_TASK STATEMENT_. When you reach the line containing "Describe the element at coordinates (125, 2554)" in the data below, begin returning lines exactly as written, and stop once the line containing "This screenshot has width=1415, height=720." has been returned.

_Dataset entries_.
__________________________________________________
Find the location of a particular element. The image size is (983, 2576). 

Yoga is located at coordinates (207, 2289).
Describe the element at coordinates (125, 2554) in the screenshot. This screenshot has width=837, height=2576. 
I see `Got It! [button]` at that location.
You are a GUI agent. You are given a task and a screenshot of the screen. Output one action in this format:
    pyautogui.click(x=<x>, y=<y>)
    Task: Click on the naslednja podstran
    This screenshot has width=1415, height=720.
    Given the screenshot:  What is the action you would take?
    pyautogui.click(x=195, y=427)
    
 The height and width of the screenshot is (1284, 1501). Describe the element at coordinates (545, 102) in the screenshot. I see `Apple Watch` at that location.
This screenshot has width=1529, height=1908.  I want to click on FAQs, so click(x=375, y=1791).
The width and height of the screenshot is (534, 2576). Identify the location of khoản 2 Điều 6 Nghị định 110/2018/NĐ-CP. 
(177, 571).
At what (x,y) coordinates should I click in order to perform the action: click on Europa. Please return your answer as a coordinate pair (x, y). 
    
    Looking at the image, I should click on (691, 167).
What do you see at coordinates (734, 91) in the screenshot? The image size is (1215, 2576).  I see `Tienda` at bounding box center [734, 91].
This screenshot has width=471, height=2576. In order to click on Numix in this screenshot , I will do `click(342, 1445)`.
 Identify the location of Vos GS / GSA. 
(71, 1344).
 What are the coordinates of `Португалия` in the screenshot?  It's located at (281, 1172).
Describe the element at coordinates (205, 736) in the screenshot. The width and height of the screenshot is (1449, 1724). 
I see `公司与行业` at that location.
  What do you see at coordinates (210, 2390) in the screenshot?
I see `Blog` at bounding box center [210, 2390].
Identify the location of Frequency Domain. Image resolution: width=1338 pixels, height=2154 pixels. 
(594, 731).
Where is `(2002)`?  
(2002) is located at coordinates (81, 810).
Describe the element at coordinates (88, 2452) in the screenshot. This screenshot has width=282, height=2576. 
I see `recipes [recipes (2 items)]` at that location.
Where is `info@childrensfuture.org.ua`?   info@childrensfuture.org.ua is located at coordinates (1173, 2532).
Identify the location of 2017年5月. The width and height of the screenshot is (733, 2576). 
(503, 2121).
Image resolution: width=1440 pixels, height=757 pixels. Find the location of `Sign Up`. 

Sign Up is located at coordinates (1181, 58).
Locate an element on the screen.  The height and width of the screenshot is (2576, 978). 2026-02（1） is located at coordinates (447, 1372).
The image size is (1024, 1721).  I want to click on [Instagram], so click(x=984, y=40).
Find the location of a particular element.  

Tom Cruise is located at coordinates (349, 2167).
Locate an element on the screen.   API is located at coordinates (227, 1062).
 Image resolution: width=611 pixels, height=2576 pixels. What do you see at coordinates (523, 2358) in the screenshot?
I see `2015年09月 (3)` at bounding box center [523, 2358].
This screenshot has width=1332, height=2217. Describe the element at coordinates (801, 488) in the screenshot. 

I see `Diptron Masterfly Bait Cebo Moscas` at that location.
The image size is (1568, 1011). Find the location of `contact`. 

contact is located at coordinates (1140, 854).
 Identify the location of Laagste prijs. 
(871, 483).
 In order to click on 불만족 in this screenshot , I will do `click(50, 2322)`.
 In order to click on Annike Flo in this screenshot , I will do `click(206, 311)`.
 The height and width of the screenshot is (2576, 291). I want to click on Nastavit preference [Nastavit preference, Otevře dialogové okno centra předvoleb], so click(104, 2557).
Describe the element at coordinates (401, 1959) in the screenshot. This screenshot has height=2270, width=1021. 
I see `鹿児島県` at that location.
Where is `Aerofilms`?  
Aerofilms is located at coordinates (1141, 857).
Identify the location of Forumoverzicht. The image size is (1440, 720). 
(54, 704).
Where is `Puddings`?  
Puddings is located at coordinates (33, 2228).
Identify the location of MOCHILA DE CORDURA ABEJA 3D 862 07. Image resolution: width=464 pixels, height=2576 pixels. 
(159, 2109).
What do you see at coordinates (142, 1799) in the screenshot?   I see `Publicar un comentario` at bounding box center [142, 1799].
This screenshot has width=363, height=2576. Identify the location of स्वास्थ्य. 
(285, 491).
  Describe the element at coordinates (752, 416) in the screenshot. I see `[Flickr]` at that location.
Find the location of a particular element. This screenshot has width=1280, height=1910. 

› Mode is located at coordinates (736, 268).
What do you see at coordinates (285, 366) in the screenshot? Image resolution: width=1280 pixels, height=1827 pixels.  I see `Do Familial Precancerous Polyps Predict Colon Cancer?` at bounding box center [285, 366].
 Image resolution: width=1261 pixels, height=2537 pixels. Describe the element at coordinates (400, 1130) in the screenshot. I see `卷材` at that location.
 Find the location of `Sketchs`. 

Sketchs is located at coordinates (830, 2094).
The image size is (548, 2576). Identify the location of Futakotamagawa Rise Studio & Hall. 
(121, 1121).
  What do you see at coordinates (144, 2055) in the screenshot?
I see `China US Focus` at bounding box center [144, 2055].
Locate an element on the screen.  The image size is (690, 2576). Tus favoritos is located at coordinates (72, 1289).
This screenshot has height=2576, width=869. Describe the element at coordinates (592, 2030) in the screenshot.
__________________________________________________
_TASK SOLUTION_.
Describe the element at coordinates (125, 2554) in the screenshot. This screenshot has width=837, height=2576. 
I see `Got It! [button]` at that location.
You are a GUI agent. You are given a task and a screenshot of the screen. Output one action in this format:
    pyautogui.click(x=<x>, y=<y>)
    Task: Click on the naslednja podstran
    This screenshot has width=1415, height=720.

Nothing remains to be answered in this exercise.